▶ **What this task involves**
What is needed is an exact copy of every line from the one containing "The height and" through the end of the entries; please set it down without any pictures.

####

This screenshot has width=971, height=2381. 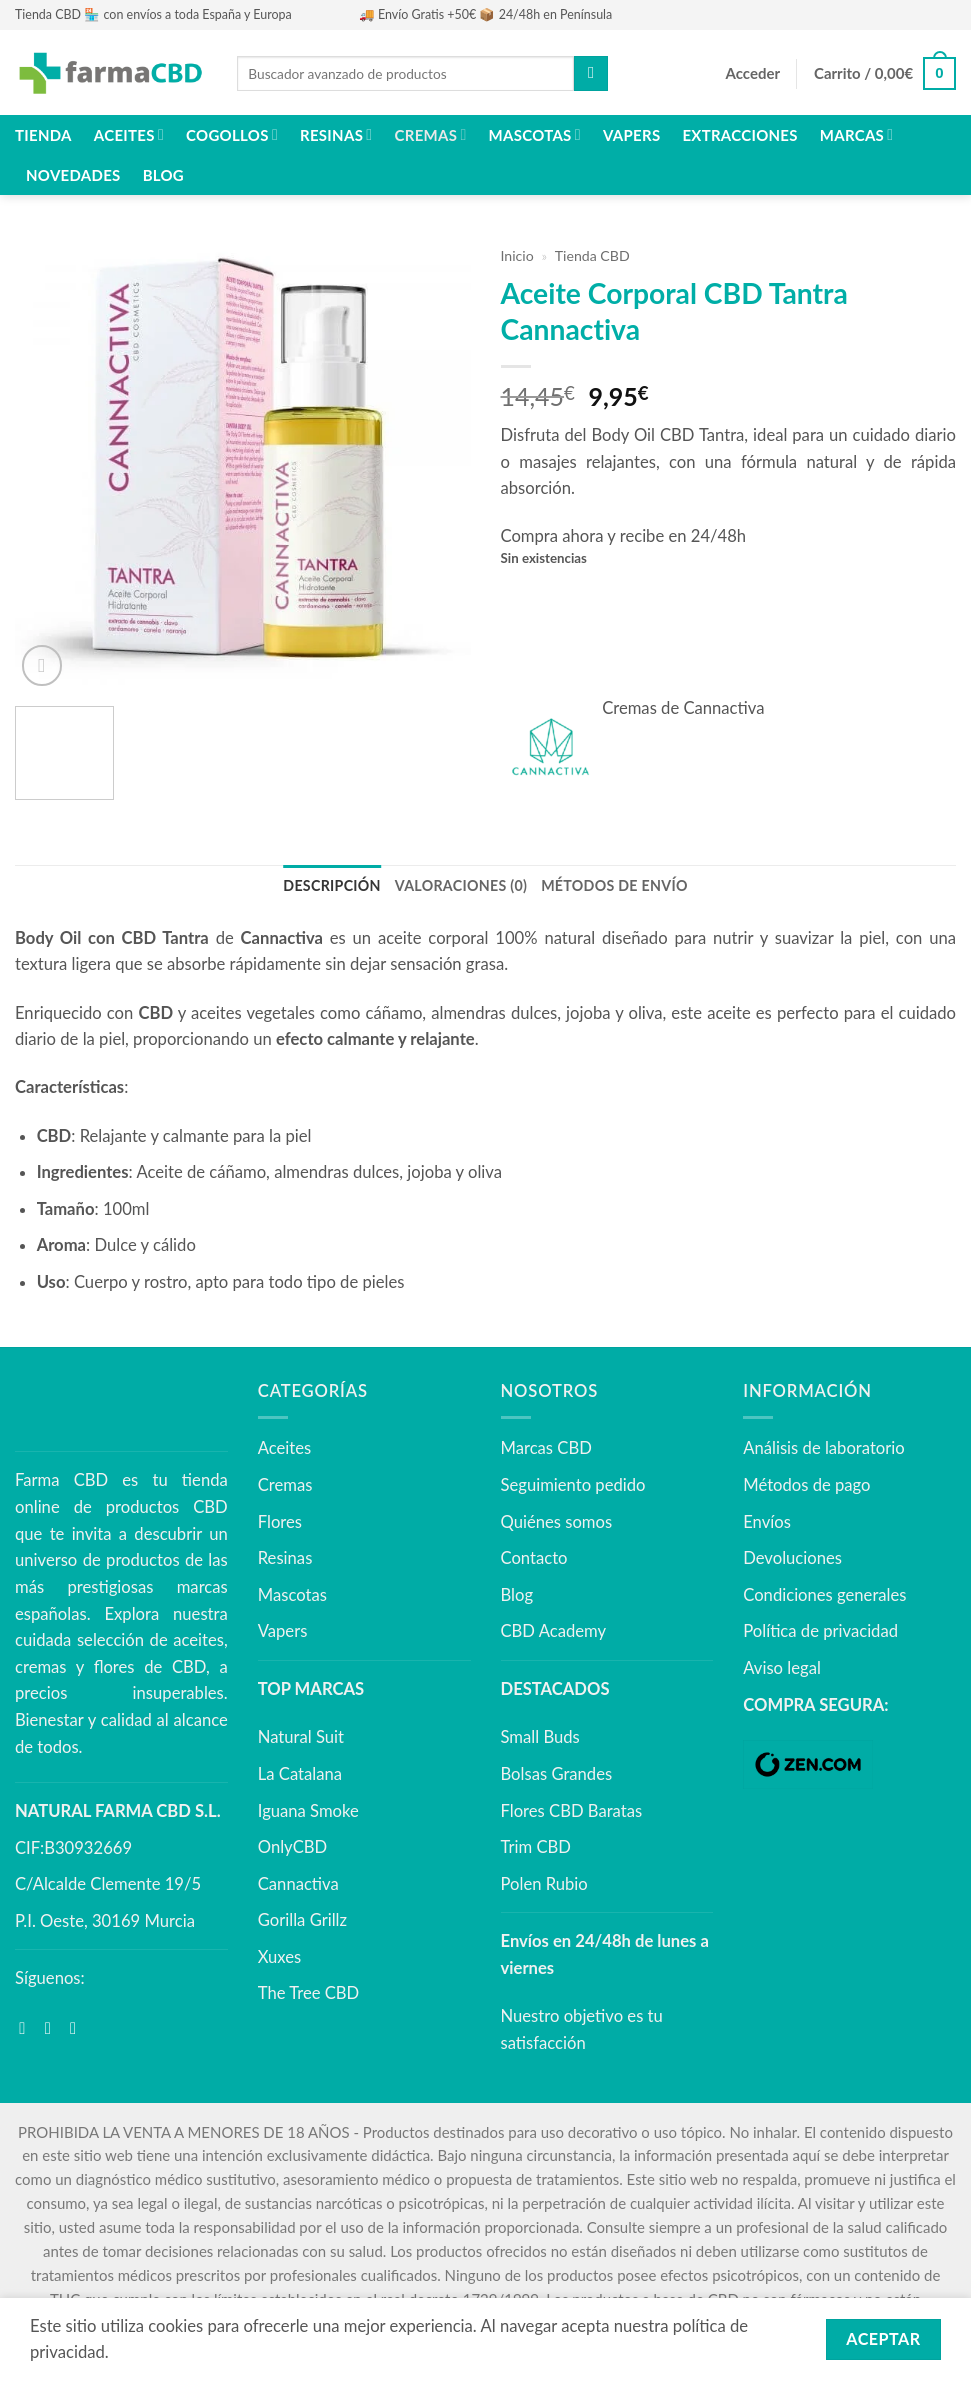 I want to click on [Síguenos en Instagram], so click(x=53, y=2026).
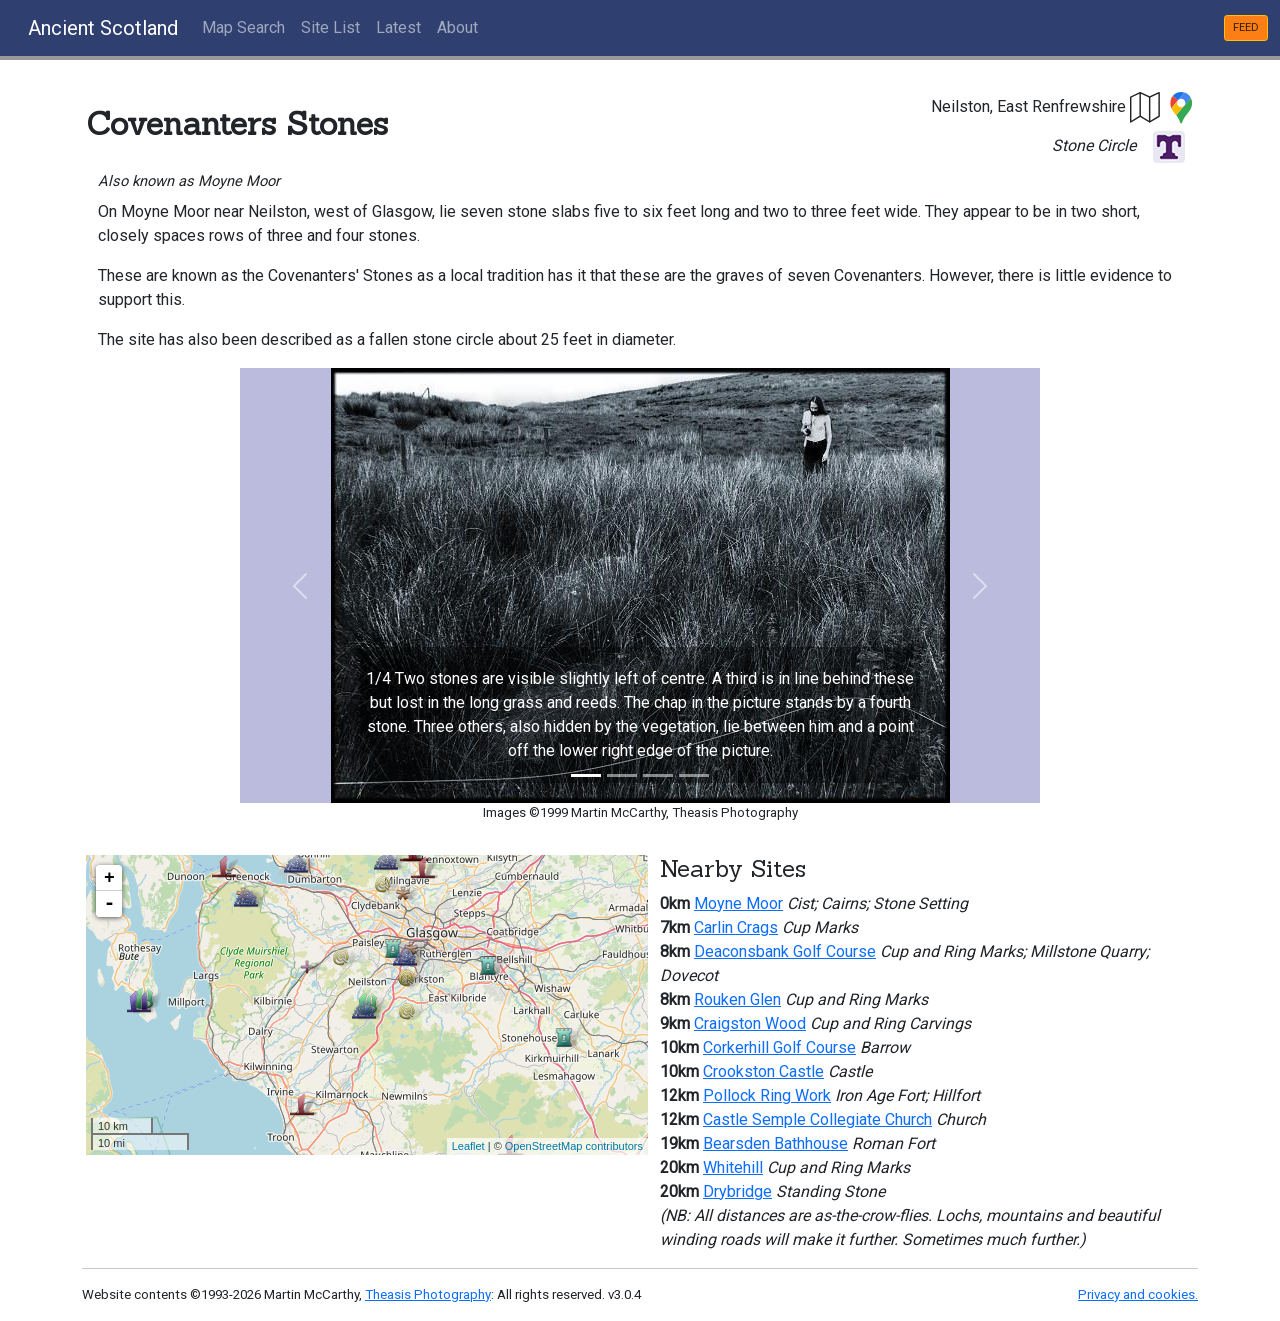  What do you see at coordinates (750, 1023) in the screenshot?
I see `Craigston Wood` at bounding box center [750, 1023].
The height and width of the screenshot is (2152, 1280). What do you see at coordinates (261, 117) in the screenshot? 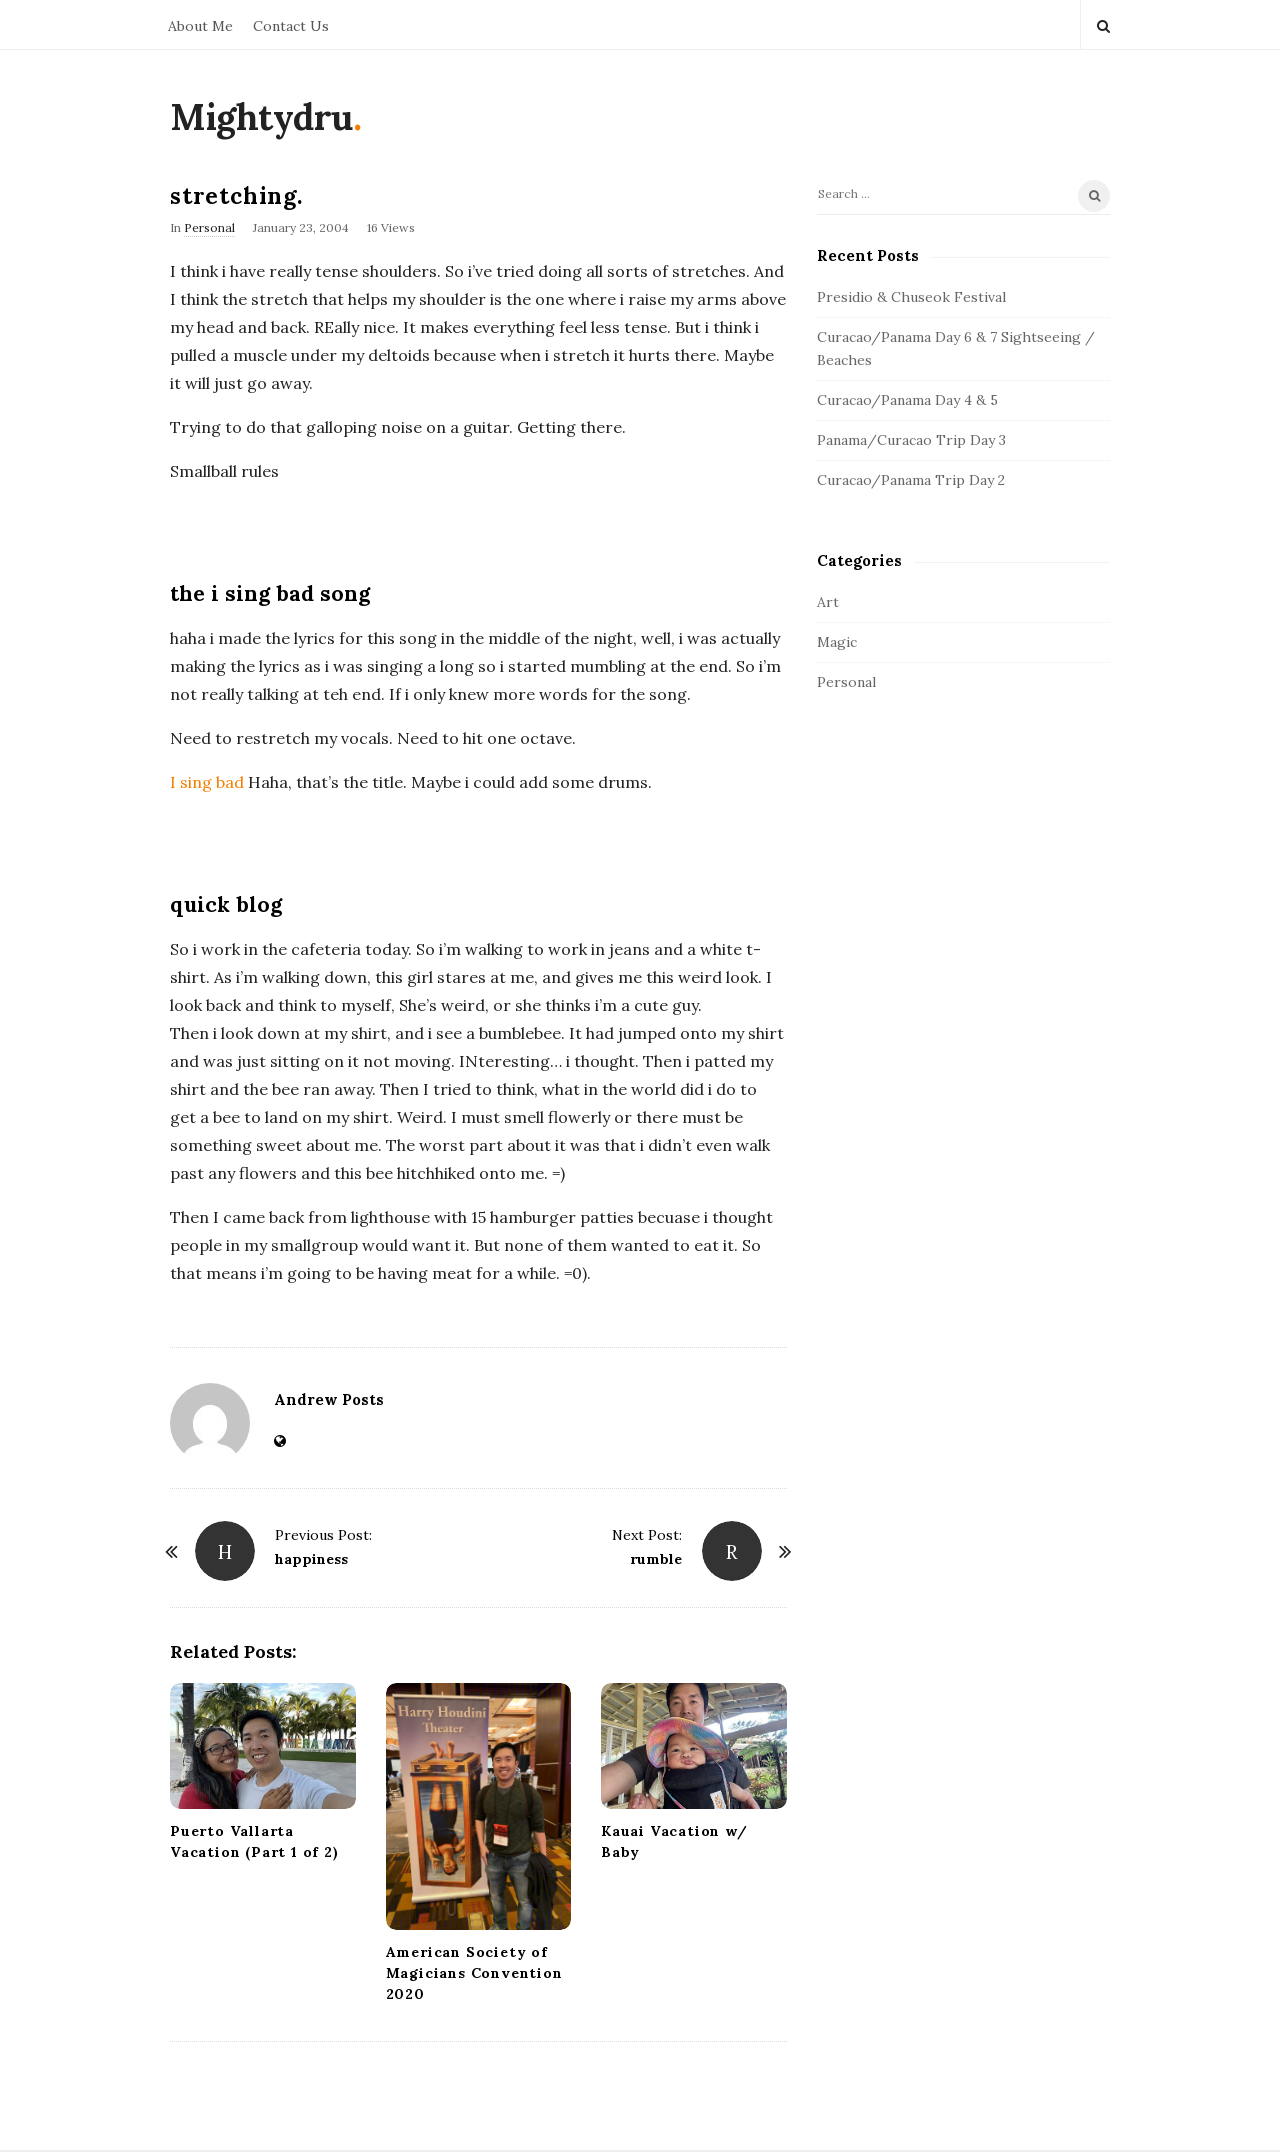
I see `Mightydru` at bounding box center [261, 117].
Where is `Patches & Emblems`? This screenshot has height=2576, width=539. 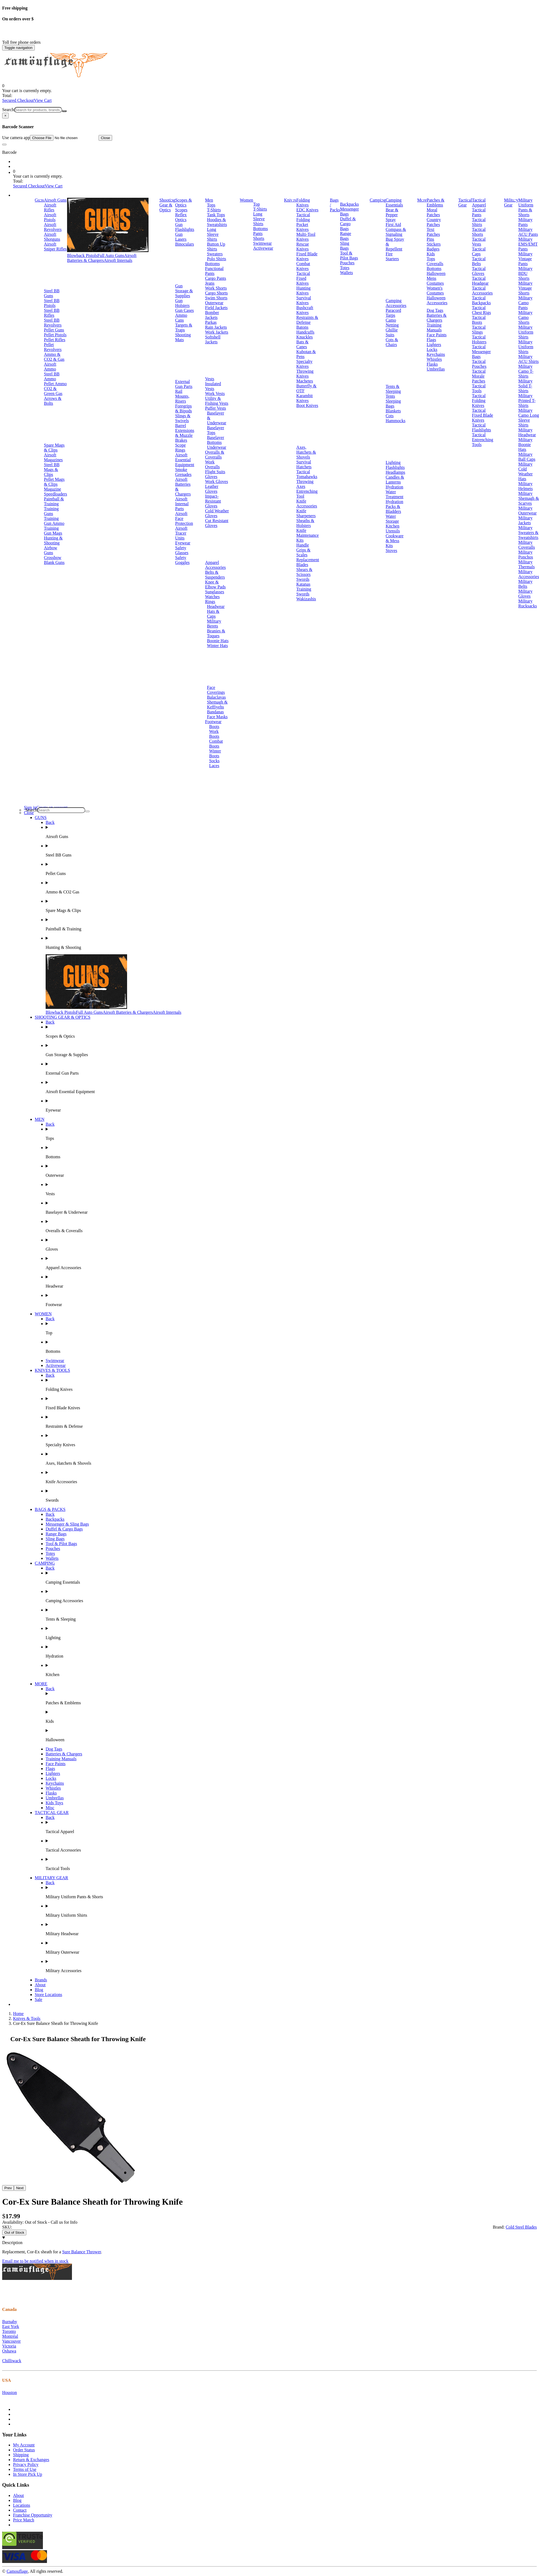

####

▶ **Answer area**
The height and width of the screenshot is (2152, 1280). What do you see at coordinates (261, 117) in the screenshot? 
I see `Mightydru` at bounding box center [261, 117].
Where is `Patches & Emblems`? This screenshot has height=2576, width=539. 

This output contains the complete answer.